Gosselin played his junior hockey for the Shawinigan Cataractes of the QMJHL from 1980–1981 to 1982–1983. He was drafted by the Quebec Nordiques with 55th pick (third round) of the 1982 NHL Entry Draft.

He then represented Canada at the 1983 World Junior Championships as a spare goalie than continued to play for Canada joining the national team for the 1984 Sarajevo Olympics where he played seven games winning four of them and helping Canada finish fourth.

Quebec Nordiques
Following the Games, he joined the Nordiques making a memorable debut on February 26, 1984 by blanking the St. Louis Blues 5–0.

The following year he formed a tandem with veteran Dan Bouchard and took over the starting job for good by playoff time helping backstop the Nordiques past the Buffalo Sabres in the first round and their fierce rivals the Montreal Canadiens in the second round before falling to the Philadelphia Flyers in the Semi-Finals.

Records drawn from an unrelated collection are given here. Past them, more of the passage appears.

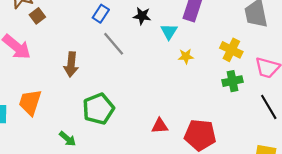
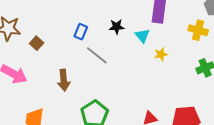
brown square: (37, 16) -> (37, 43), moved
yellow cross: (231, 50) -> (198, 30), moved

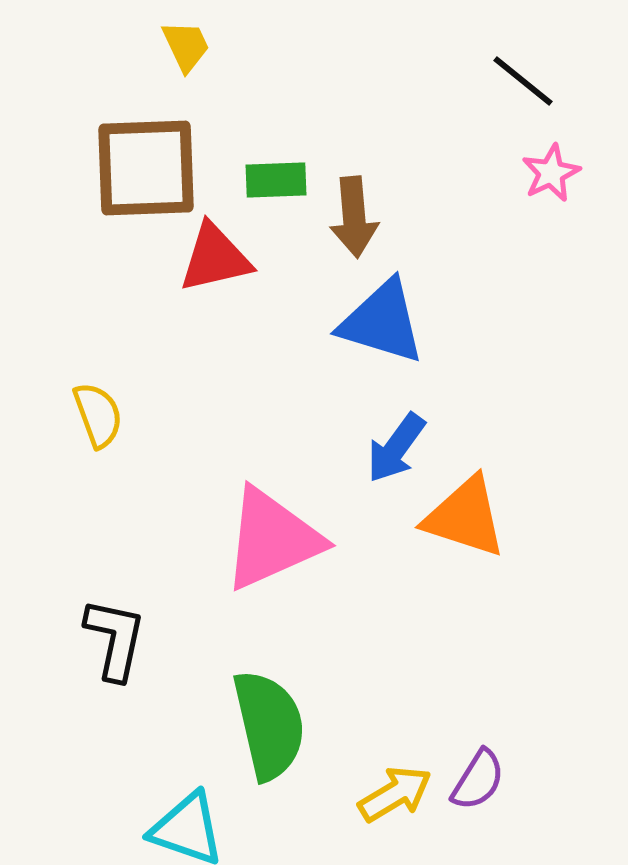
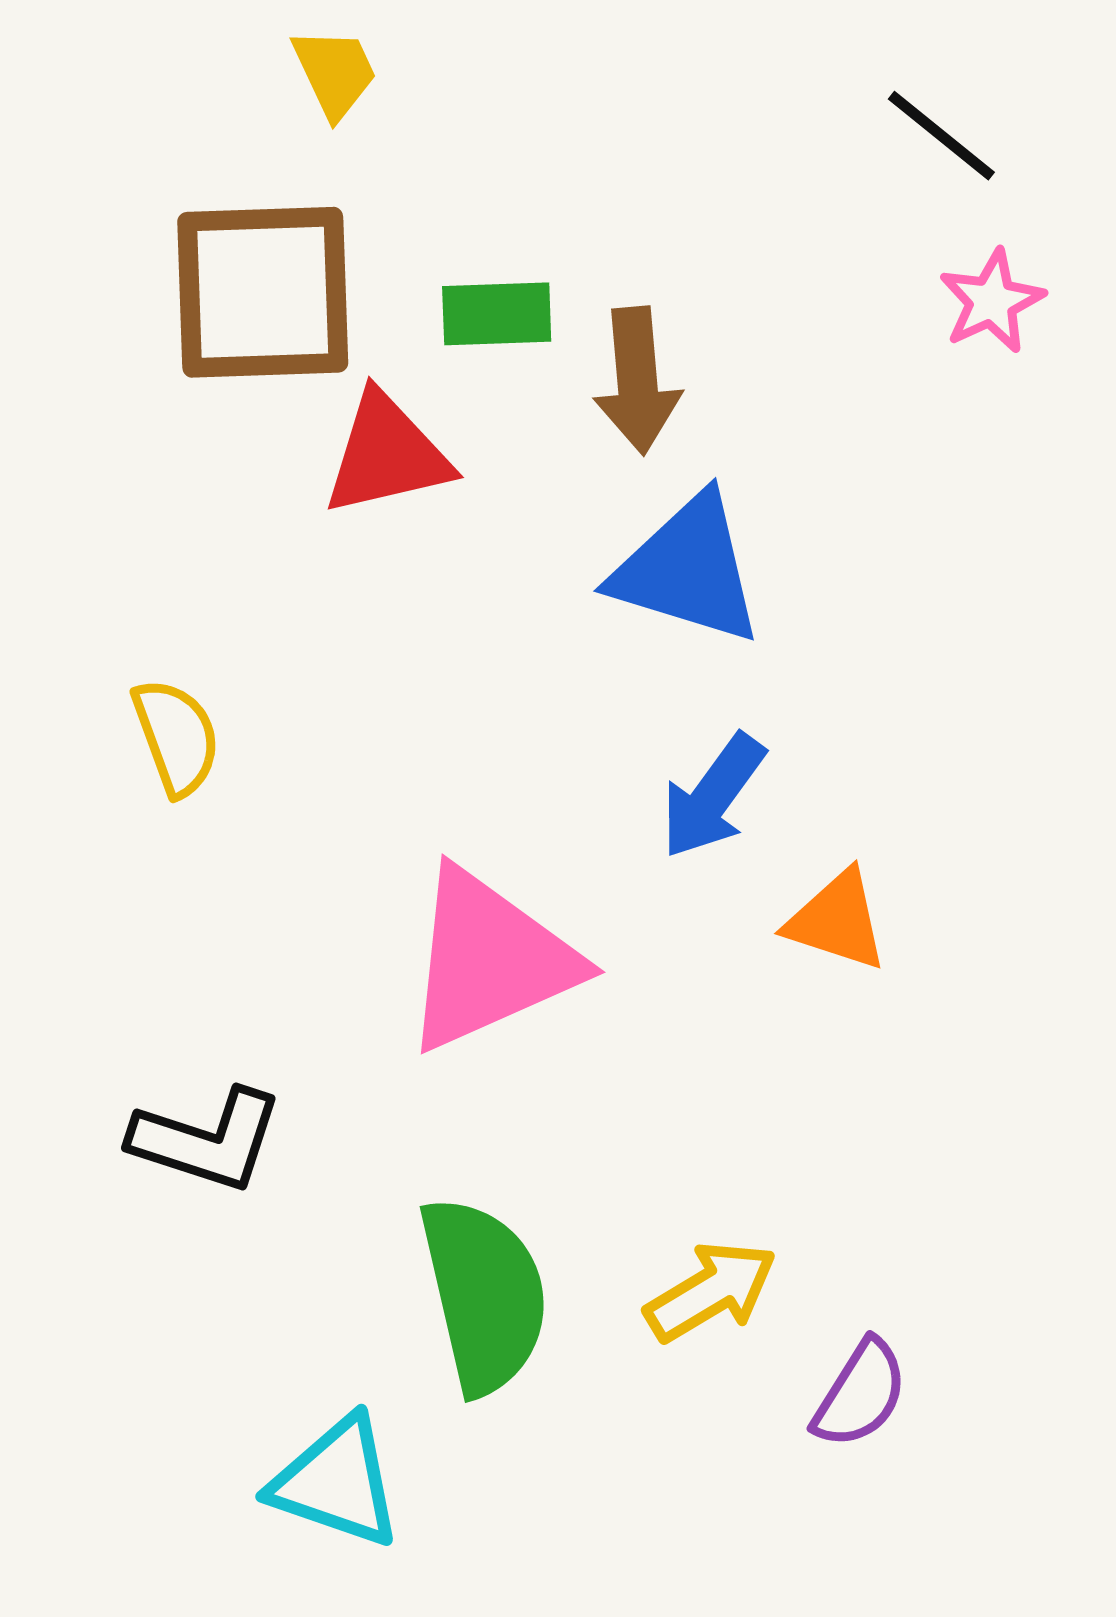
orange triangle: (465, 517) -> (837, 920), size x0.7
black L-shape: (115, 639) -> (207, 1140), turned 96
yellow arrow: (395, 794) -> (711, 1291), moved

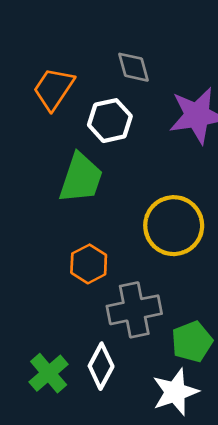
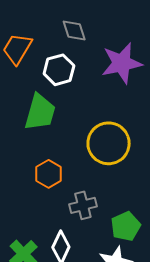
gray cross: (134, 310) -> (83, 205), size x0.7

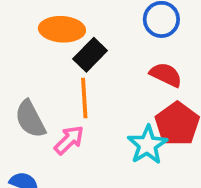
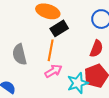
red semicircle: (166, 75) -> (96, 49), turned 72
pink arrow: (69, 140) -> (53, 71), moved

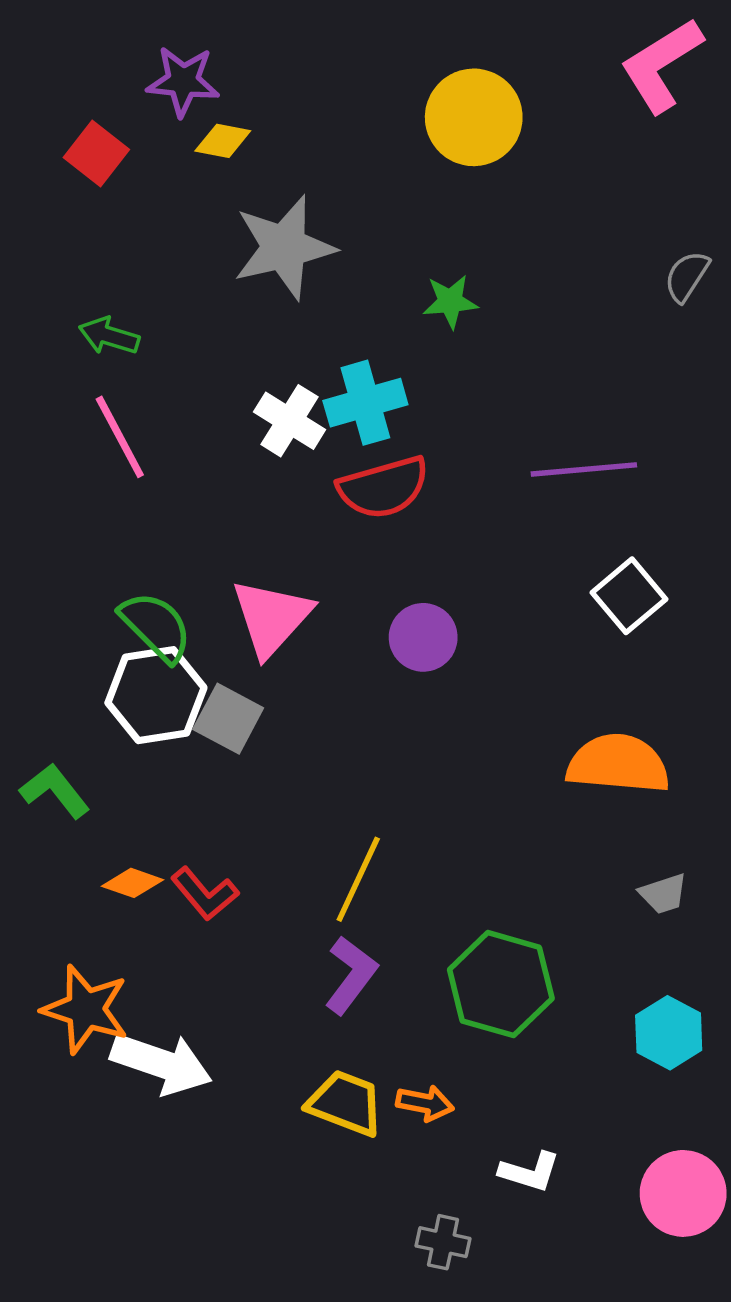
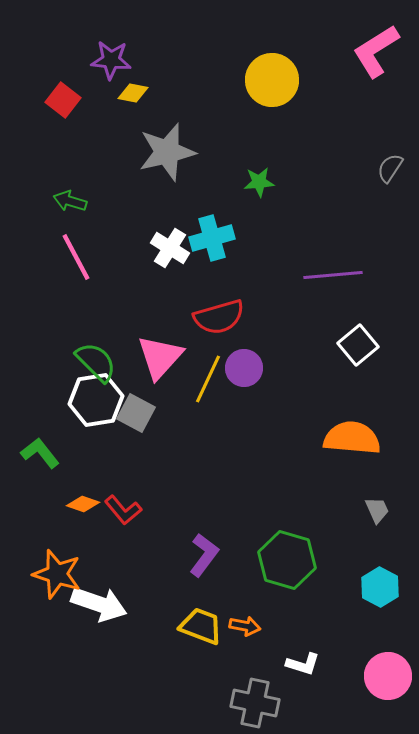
red semicircle: (383, 487) -> (219, 317), moved
yellow line: (358, 879) -> (208, 379), moved
gray trapezoid: (663, 894) -> (377, 510), turned -96
gray cross: (443, 1242) -> (255, 703), size x1.6

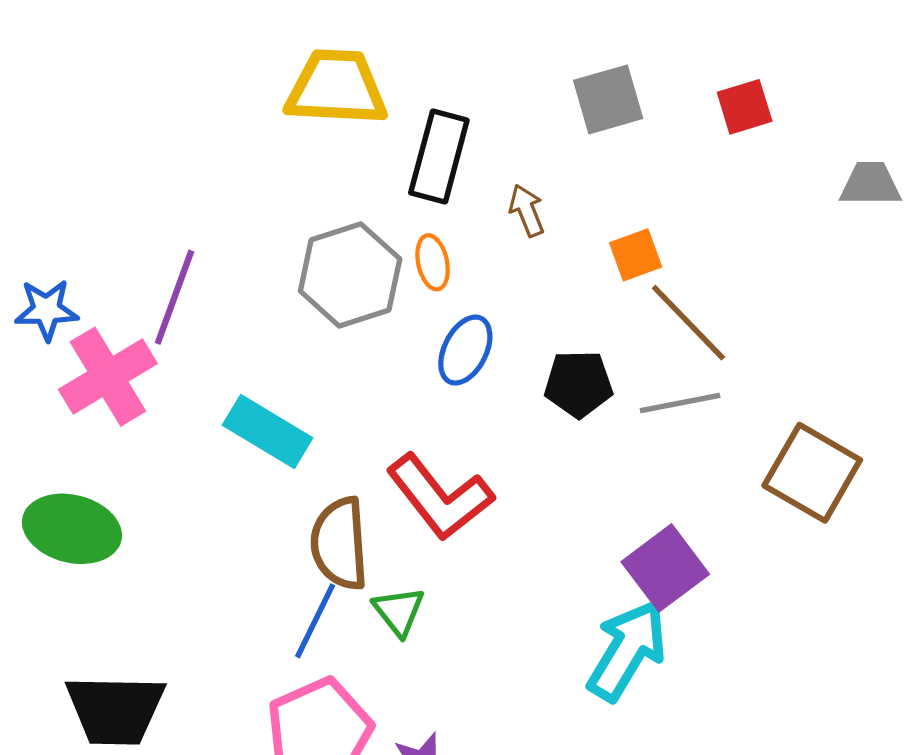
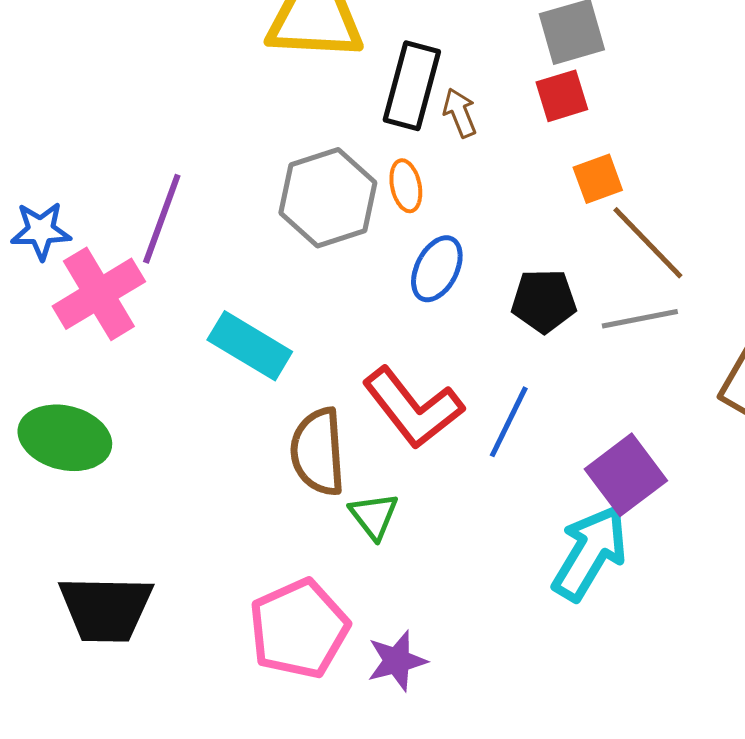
red square: (745, 107) -> (562, 96), moved
brown arrow: (527, 210) -> (460, 113), moved
blue line: (315, 621) -> (509, 422), moved

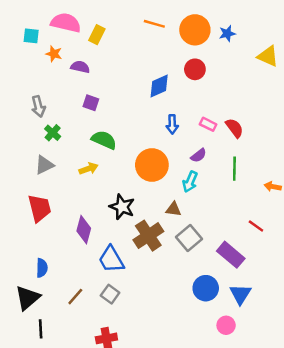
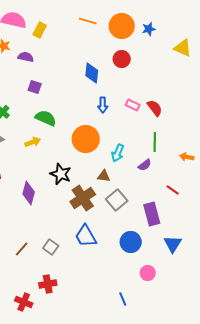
blue diamond: (159, 86) -> (92, 73), turned -60
purple semicircle: (199, 155) -> (145, 165), moved
purple rectangle: (231, 255) -> (152, 214), turned 35
blue trapezoid: (111, 259) -> (86, 236), moved
blue triangle: (240, 294) -> (173, 244), moved

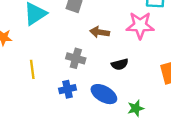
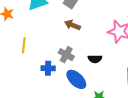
brown arrow: (100, 32) -> (72, 25), moved
gray cross: (76, 58) -> (66, 55), moved

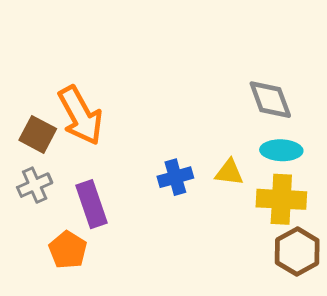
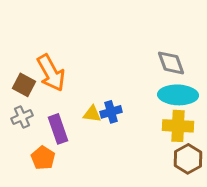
cyan ellipse: (281, 150) -> (178, 95), size x1.5
yellow triangle: (229, 172) -> (92, 114), moved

The 1985-86 season had highs and lows for Gosselin.  He battled for ice time with newcomer Clint Malarchuk and veteran Richard Sevigny and played well enough to be selected to play in the 1986 All-Star Game, but also struggled enough to spend five games in the American Hockey League with the Fredericton Express.   His season ended on a high note, however, when Gosselin excelled for the Nordiques in the post-season going 7-4 after taking over the crease from Malarchuk.

He spent the next season in a back-up role but returned to the starting job in 1987-88 after Malarchuk was traded to the Washington Capitals. Gosselin and the Nordiques had a forgettable season and the following year, with veteran Bob Mason signed and rookie Ron Tugnutt pushing for starts Gosselin saw his playing time cut and again had a brief stint in the AHL.   After the season, the Nordiques didn't renew his contract on June 6, 1989 and he signed with the Los Angeles Kings.

Los Angeles Kings

Gosselin served as the back-up to Kelly Hrudey but was largely ineffective posting a 7-11-1 record with a 3.87 goals against average. He did manage to get in the history books during his time with the Kings, even if it was for dubious reasons. Mario Gosselin was the first goaltender in NHL history to lose a game without giving up a goal. Gosselin filled in for Kelly Hrudey and the Kings would give up an empty net goal. The result was a 7-6 loss to the Edmonton Oilers.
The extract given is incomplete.